Me grabo esas tres palabras a fuego en mi cabeza y, como un rayo, me llevo al guardia a lo que debió de ser el almacén de la planta, lo meto dentro y le ato las manos a la tubería de un pequeño lavabo con las esposas que él llevaba en su cinturón. El hombre no intenta detenerme, de hecho creo que centra todos sus esfuerzos en seguir respirando para no desmayarse.

Lo dejo allí encerrado y vuelo de camino a las escaleras mientras saco mi revólver de la mochila y compruebo que la cámara tiene balas. Debo de subir unos tres pisos para llegar a la séptima planta y avanzo por los escalones de dos en dos con el corazón en la garganta y la cabeza a punto de estallar. Tengo que sacarla de aquí.

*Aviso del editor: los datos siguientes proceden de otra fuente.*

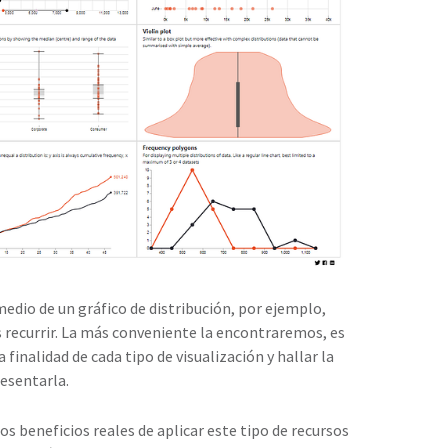
dio de un gráfico de distribución, por ejemplo,
 recurrir. La más conveniente la encontraremos, es
inalidad de cada tipo de visualización y hallar la
esentarla.
s beneficios reales de aplicar este tipo de recursos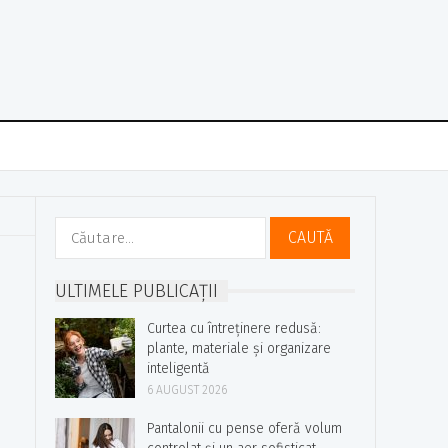
Caută
după:
ULTIMELE PUBLICAȚII
Curtea cu întreținere redusă:
plante, materiale și organizare
inteligentă
6 AUGUST 2026
Pantalonii cu pense oferă volum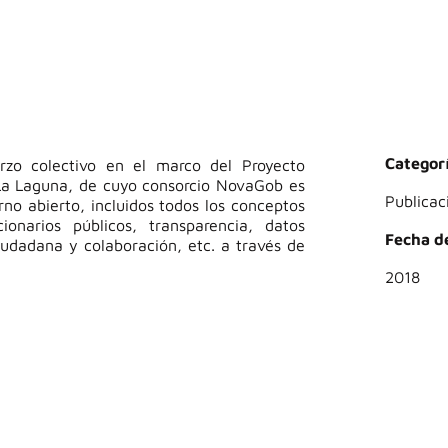
Categorí
uerzo colectivo en el marco del Proyecto
 La Laguna, de cuyo consorcio NovaGob es
Publicac
no abierto, incluidos todos los conceptos
onarios públicos, transparencia, datos
Fecha de
ciudadana y colaboración, etc. a través de
2018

Si no llego a tiempo no podré perdonármelo jamás, lo sé. Aunque finalmente todo esto sirviera de verdad para fabricar una vacuna y sea Emma la que salve al mundo, no me importará, porque ella no estará conmigo. Es muy egoísta por mi parte pero, ¿quién no lo sería en algo como esto? Quiero a Emma y haría lo que sea por salvarla.

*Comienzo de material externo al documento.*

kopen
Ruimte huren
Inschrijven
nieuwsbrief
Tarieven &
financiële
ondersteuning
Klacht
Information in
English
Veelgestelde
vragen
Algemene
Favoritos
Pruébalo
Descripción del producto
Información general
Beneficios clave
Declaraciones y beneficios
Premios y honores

Llegar a la séptima planta se me hace eterno. Salgo directamente en el hall y veo un cartel que señala el ala izquierda de la planta y reza: "enfermedades infecciosas, neurología y pacientes en aislamiento". Mi mente conecta dos ideas tan rápido que incluso a mí me sorprende. Se van a operar a Emma necesitarán un ambiente muy parecido al de un quirófano, puede que no hayan tenido tiempo para preparar uno de verdad y por eso la han subido aquí, para hacer la operación en una habitación de aislamiento.

Atravieso un pasillo que me lleva a mitad del ala izquierda de la planta y no me hace falta buscar mucho la habitación que es, unos tres guardias se encuentran vigilando la puerta de la última puerta del pasillo, la número uno.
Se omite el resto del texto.